Dev Server: mySQL Server version: 5.1.47-community
Prod Server: mySQL Server version: 5.0.45-log
We can't change db versions (DBAs won't allow it), so I'm stuck on what I have. Is this a bug in mySQL or in the Procedure?
Thanks.
It's an old question but it came up as I was looking for DROP TABLE IF EXISTS.
Your non-working code did not work on my MySQL 5.1.70 server.

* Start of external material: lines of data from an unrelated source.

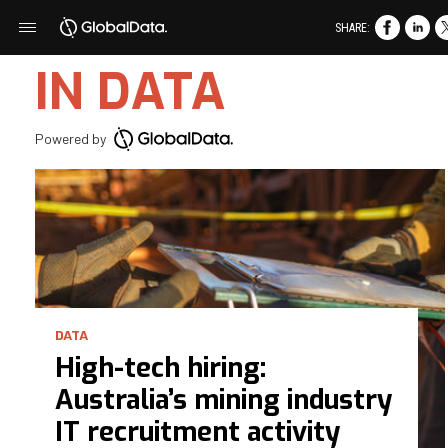
SHARE:
IN DATA
Powered by
DATA
High-tech hiring:
Australia’s mining industry
IT recruitment activity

All I had to do was add a space between DELIMITER and // on the first line, and everything worked fine.
Working code:
DELIMITER //
DROP PROCEDURE IF EXISTS pTest//
CREATE PROCEDURE pTest()
BEGIN
DROP TEMPORARY TABLE IF EXISTS tblTest;
CREATE TEMPORARY TABLE tblTest (
OrderDate varchar(200)
);
END//
DELIMITER ;
I don't know why this is not working for you,but you should be able to work around the issue using a continue handler. If you put the DROP TABLE statement into it's own BEGIN...END block you can use a continue handler to ignore the error if the table does not exist.
Try this:
DELIMITER //
DROP PROCEDURE IF EXISTS pTest //
CREATE PROCEDURE pTest()
BEGIN
BEGIN
DECLARE CONTINUE HANDLER FOR SQLSTATE '42S02' BEGIN END;
DROP TEMPORARY TABLE tblTest;
END;
CREATE TEMPORARY TABLE tblTest (
OrderDate varchar(200)
);
END //
DELIMITER ;
CALL pTest();
I also had the same problem. It seems MySQL doesn't like to check if the table exists on some versions or something. I worked around the issue by querying the database first, and if I found a table I dropped it. Using PHP:
$q = #mysql_query("SELECT * FROM `$name`");
if ($q){
$q = mysql_query("DROP TABLE `$name`");
if(!$q) die('e: Could not drop the table '.mysql_error());
}
You suppress the error in the first query with the # symbol, so you don't have an interfering error, and then drop the table when the query returns false.
I recommend to add new line
SET sql_notes = 0// before DROP PROCEDURE IF EXISTS get_table //
Otherwise it will show warning PROCEDURE does not exists.